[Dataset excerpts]
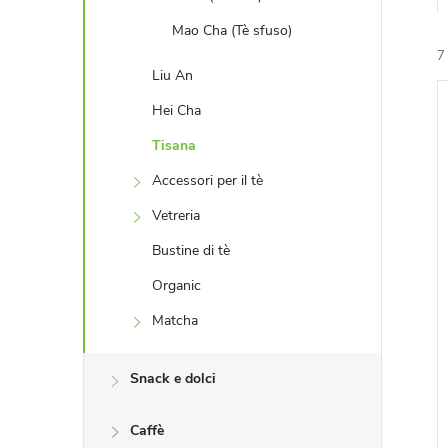
e
Mao Cha (Tè sfuso)
7
Liu An
Hei Cha
i
l
Tisana
Accessori per il tè
Vetreria
Bustine di tè
Organic
Matcha
Snack e dolci
Caffè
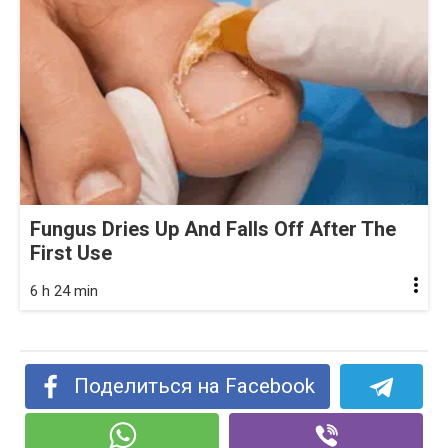
Fungus Dries Up And Falls Off After The
First Use
6 h 24 min
Поделиться на Facebook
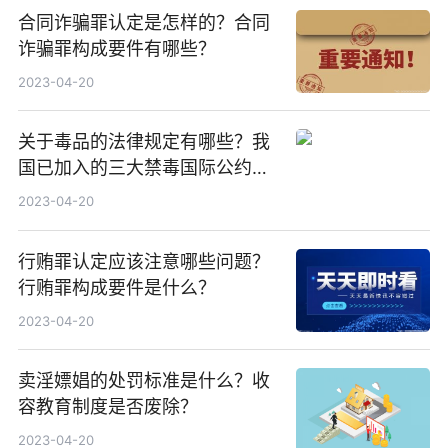
合同诈骗罪认定是怎样的？合同
诈骗罪构成要件有哪些？
2023-04-20
关于毒品的法律规定有哪些？我
国已加入的三大禁毒国际公约是
什么？
2023-04-20
行贿罪认定应该注意哪些问题？
行贿罪构成要件是什么？
2023-04-20
卖淫嫖娼的处罚标准是什么？收
容教育制度是否废除？
2023-04-20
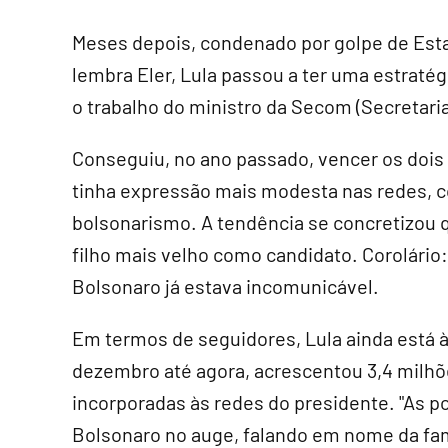
Meses depois, condenado por golpe de Esta
lembra Eler, Lula passou a ter uma estraté
o trabalho do ministro da Secom (Secretari
Conseguiu, no ano passado, vencer os dois 
tinha expressão mais modesta nas redes, c
bolsonarismo. A tendência se concretizou
filho mais velho como candidato. Corolário:
Bolsonaro já estava incomunicável.
Em termos de seguidores, Lula ainda está à
dezembro até agora, acrescentou 3,4 milhõ
incorporadas às redes do presidente. "As p
Bolsonaro no auge, falando em nome da famí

▶ _What you have to do_: Every line in the data above that contains the word "Bolsonaro" should be copied.

▶ _Final answer_:
Bolsonaro já estava incomunicável.
Bolsonaro no auge, falando em nome da famí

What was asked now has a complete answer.